▶ [Goal of the exercise]: Transcribe the records in full; omit images.

▶ [Records shown]:
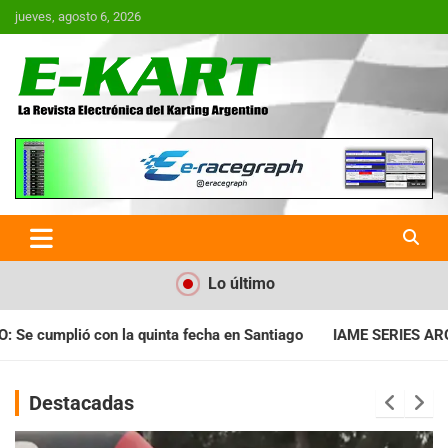
Saltar
jueves, agosto 6, 2026
al
contenido
E-Kart.com.ar | La Revista
Electrónica del Karting en
Argentina
Lo último
 en Santiago
IAME SERIES ARGENTINA: Horarios para la fecha 
Destacadas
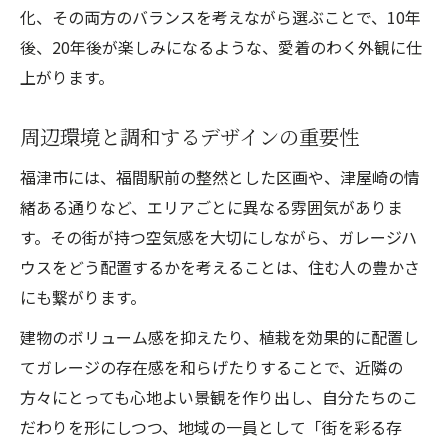
化、その両方のバランスを考えながら選ぶことで、10年
後、20年後が楽しみになるような、愛着のわく外観に仕
上がります。
周辺環境と調和するデザインの重要性
福津市には、福間駅前の整然とした区画や、津屋崎の情
緒ある通りなど、エリアごとに異なる雰囲気がありま
す。その街が持つ空気感を大切にしながら、ガレージハ
ウスをどう配置するかを考えることは、住む人の豊かさ
にも繋がります。
建物のボリューム感を抑えたり、植栽を効果的に配置し
てガレージの存在感を和らげたりすることで、近隣の
方々にとっても心地よい景観を作り出し、自分たちのこ
だわりを形にしつつ、地域の一員として「街を彩る存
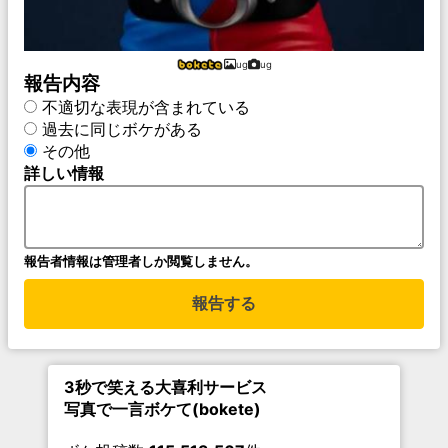
ug
ug
報告内容
不適切な表現が含まれている
過去に同じボケがある
その他
詳しい情報
報告者情報は管理者しか閲覧しません。
報告する
3秒で笑える大喜利サービス
写真で一言ボケて(bokete)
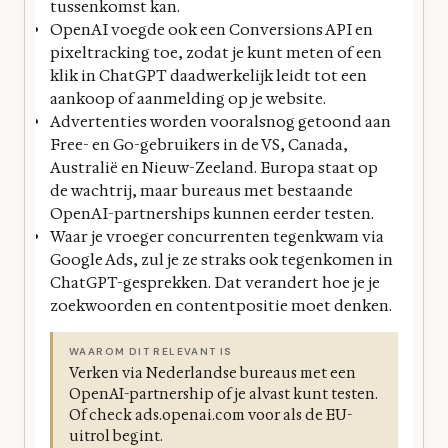
tussenkomst kan.
OpenAI voegde ook een Conversions API en
pixeltracking toe, zodat je kunt meten of een
klik in ChatGPT daadwerkelijk leidt tot een
aankoop of aanmelding op je website.
Advertenties worden vooralsnog getoond aan
Free- en Go-gebruikers in de VS, Canada,
Australië en Nieuw-Zeeland. Europa staat op
de wachtrij, maar bureaus met bestaande
OpenAI-partnerships kunnen eerder testen.
Waar je vroeger concurrenten tegenkwam via
Google Ads, zul je ze straks ook tegenkomen in
ChatGPT-gesprekken. Dat verandert hoe je je
zoekwoorden en contentpositie moet denken.
WAAROM DIT RELEVANT IS
Verken via Nederlandse bureaus met een
OpenAI-partnership of je alvast kunt testen.
Of check ads.openai.com voor als de EU-
uitrol begint.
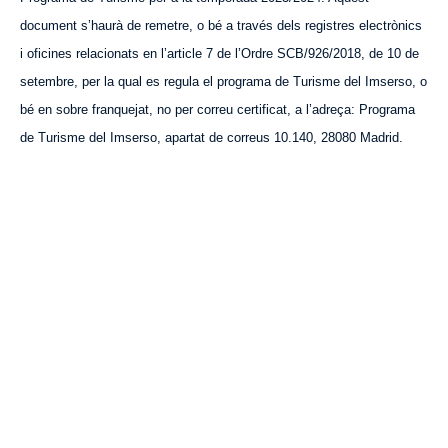
document s’haurà de remetre, o bé a través dels registres electrònics
i oficines relacionats en l’article 7 de l’Ordre SCB/926/2018, de 10 de
setembre, per la qual es regula el programa de Turisme del Imserso, o
bé en sobre franquejat, no per correu certificat, a l’adreça: Programa
de Turisme del Imserso, apartat de correus 10.140, 28080 Madrid.
VISITA CREVILLENT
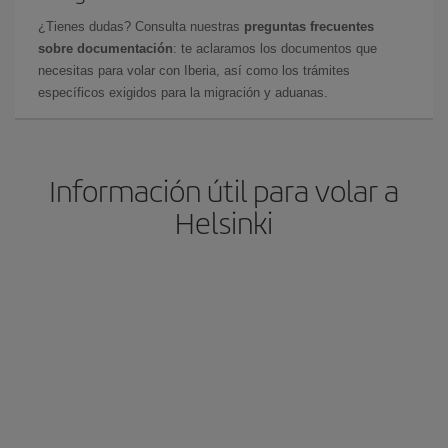
¿Tienes dudas? Consulta nuestras
preguntas frecuentes
sobre documentación
: te aclaramos los documentos que
necesitas para volar con Iberia, así como los trámites
específicos exigidos para la migración y aduanas.
Información útil para volar a
Helsinki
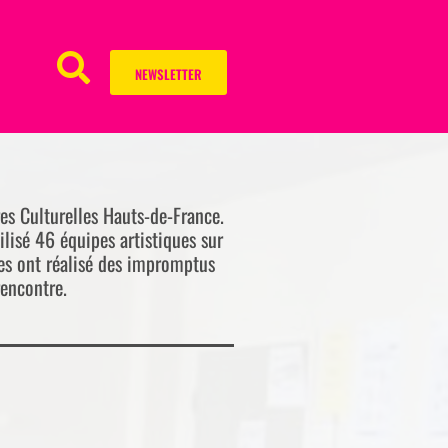
NEWSLETTER
res Culturelles Hauts-de-France.
ilisé 46 équipes artistiques sur
tes ont réalisé des impromptus
rencontre.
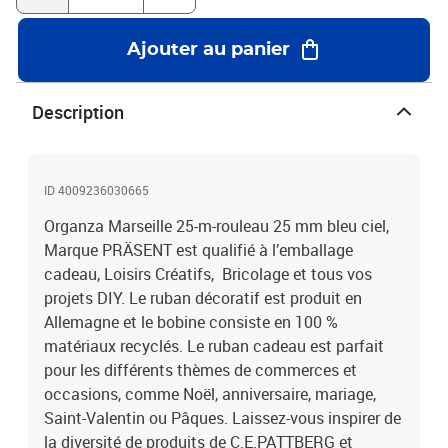
Ajouter au panier
Description
ID 4009236030665
Organza Marseille 25-m-rouleau 25 mm bleu ciel,
Marque PRÄSENT est qualifié à l’emballage
cadeau, Loisirs Créatifs, Bricolage et tous vos
projets DIY. Le ruban décoratif est produit en
Allemagne et le bobine consiste en 100 %
matériaux recyclés. Le ruban cadeau est parfait
pour les différents thèmes de commerces et
occasions, comme Noël, anniversaire, mariage,
Saint-Valentin ou Pâques. Laissez-vous inspirer de
la diversité de produits de C.E.PATTBERG et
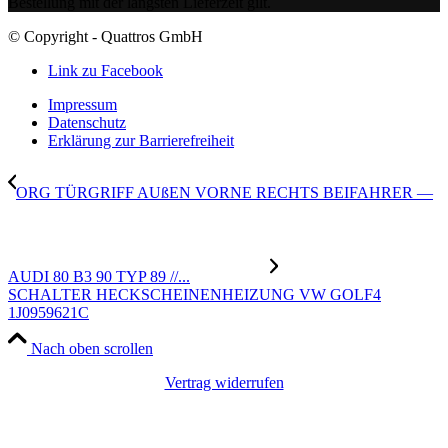
Bestellung mit der längsten Lieferzeit gilt.
© Copyright - Quattros GmbH
Link zu Facebook
Impressum
Datenschutz
Erklärung zur Barrierefreiheit
ORG TÜRGRIFF AUßEN VORNE RECHTS BEIFAHRER —
AUDI 80 B3 90 TYP 89 //...
SCHALTER HECKSCHEINENHEIZUNG VW GOLF4
1J0959621C
Nach oben scrollen
Vertrag widerrufen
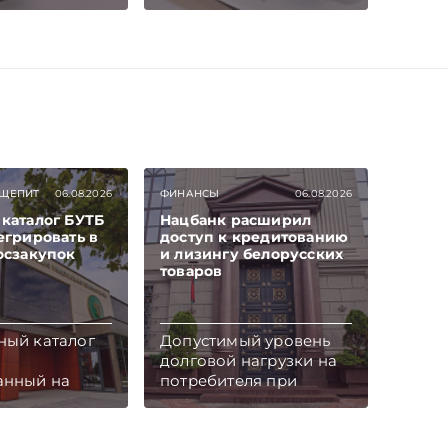
логи и
уставный фонд
в
хозяйственного
ском учете –
общества и отразить
атье.
операции по его
айтесь на
внесению в
канал и Viber,
бухгалтерском учете.
пропускать
Подписывайтесь на
тьи
Telegram‑канал и Viber,
iber
чтобы не пропускать
новые статьи
БЩЕПИТ
06.08.2026
ФИНАНСЫ
06.08.2026
TelegramViber
каталог БУТБ
Нацбанк расширил
егрировать в
доступ к кредитованию
осзакупок
и лизингу белорусских
товаров
ный каталог
Допустимый уровень
долговой нагрузки на
анный на
потребителя при
кой
кредитовании покупки
льной
товаров белорусского
 бирже
производства либо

▶ [Your response]:
Saltar
jueves, agosto 6, 2026
al
contenido
E-Kart.com.ar | La Revista
Electrónica del Karting en
Argentina
Lo último
 en Santiago
IAME SERIES ARGENTINA: Horarios para la fecha 
Destacadas
化、その両方のバランスを考えながら選ぶことで、10年
後、20年後が楽しみになるような、愛着のわく外観に仕
上がります。
周辺環境と調和するデザインの重要性
福津市には、福間駅前の整然とした区画や、津屋崎の情
緒ある通りなど、エリアごとに異なる雰囲気がありま
す。その街が持つ空気感を大切にしながら、ガレージハ
ウスをどう配置するかを考えることは、住む人の豊かさ
にも繋がります。
建物のボリューム感を抑えたり、植栽を効果的に配置し
てガレージの存在感を和らげたりすることで、近隣の
方々にとっても心地よい景観を作り出し、自分たちのこ
だわりを形にしつつ、地域の一員として「街を彩る存
ug
ug
報告内容
不適切な表現が含まれている
過去に同じボケがある
その他
詳しい情報
報告者情報は管理者しか閲覧しません。
報告する
3秒で笑える大喜利サービス
写真で一言ボケて(bokete)
tussenkomst kan.
OpenAI voegde ook een Conversions API en
pixeltracking toe, zodat je kunt meten of een
klik in ChatGPT daadwerkelijk leidt tot een
aankoop of aanmelding op je website.
Advertenties worden vooralsnog getoond aan
Free- en Go-gebruikers in de VS, Canada,
Australië en Nieuw-Zeeland. Europa staat op
de wachtrij, maar bureaus met bestaande
OpenAI-partnerships kunnen eerder testen.
Waar je vroeger concurrenten tegenkwam via
Google Ads, zul je ze straks ook tegenkomen in
ChatGPT-gesprekken. Dat verandert hoe je je
zoekwoorden en contentpositie moet denken.
WAAROM DIT RELEVANT IS
Verken via Nederlandse bureaus met een
OpenAI-partnership of je alvast kunt testen.
Of check ads.openai.com voor als de EU-
uitrol begint.
document s’haurà de remetre, o bé a través dels registres electrònics
i oficines relacionats en l’article 7 de l’Ordre SCB/926/2018, de 10 de
setembre, per la qual es regula el programa de Turisme del Imserso, o
bé en sobre franquejat, no per correu certificat, a l’adreça: Programa
de Turisme del Imserso, apartat de correus 10.140, 28080 Madrid.
VISITA CREVILLENT
¿Tienes dudas? Consulta nuestras
preguntas frecuentes
sobre documentación
: te aclaramos los documentos que
necesitas para volar con Iberia, así como los trámites
específicos exigidos para la migración y aduanas.
Información útil para volar a
Helsinki
NEWSLETTER
res Culturelles Hauts-de-France.
ilisé 46 équipes artistiques sur
tes ont réalisé des impromptus
rencontre.
Ajouter au panier
Description
ID 4009236030665
Organza Marseille 25-m-rouleau 25 mm bleu ciel,
Marque PRÄSENT est qualifié à l’emballage
cadeau, Loisirs Créatifs, Bricolage et tous vos
projets DIY. Le ruban décoratif est produit en
Allemagne et le bobine consiste en 100 %
matériaux recyclés. Le ruban cadeau est parfait
pour les différents thèmes de commerces et
occasions, comme Noël, anniversaire, mariage,
Saint-Valentin ou Pâques. Laissez-vous inspirer de
la diversité de produits de C.E.PATTBERG et
Bestellung mit der längsten Lieferzeit gilt.
© Copyright - Quattros GmbH
Link zu Facebook
Impressum
Datenschutz
Erklärung zur Barrierefreiheit
ORG TÜRGRIFF AUßEN VORNE RECHTS BEIFAHRER —
AUDI 80 B3 90 TYP 89 //...
SCHALTER HECKSCHEINENHEIZUNG VW GOLF4
1J0959621C
Nach oben scrollen
Vertrag widerrufen
логи и
уставный фонд
в
хозяйственного
ском учете –
общества и отразить
атье.
операции по его
айтесь на
внесению в
канал и Viber,
бухгалтерском учете.
пропускать
Подписывайтесь на
тьи
Telegram‑канал и Viber,
iber
чтобы не пропускать
новые статьи
БЩЕПИТ
06.08.2026
ФИНАНСЫ
06.08.2026
TelegramViber
каталог БУТБ
Нацбанк расширил
егрировать в
доступ к кредитованию
осзакупок
и лизингу белорусских
товаров
ный каталог
Допустимый уровень
долговой нагрузки на
анный на
потребителя при
кой
кредитовании покупки
льной
товаров белорусского
 бирже
производства либо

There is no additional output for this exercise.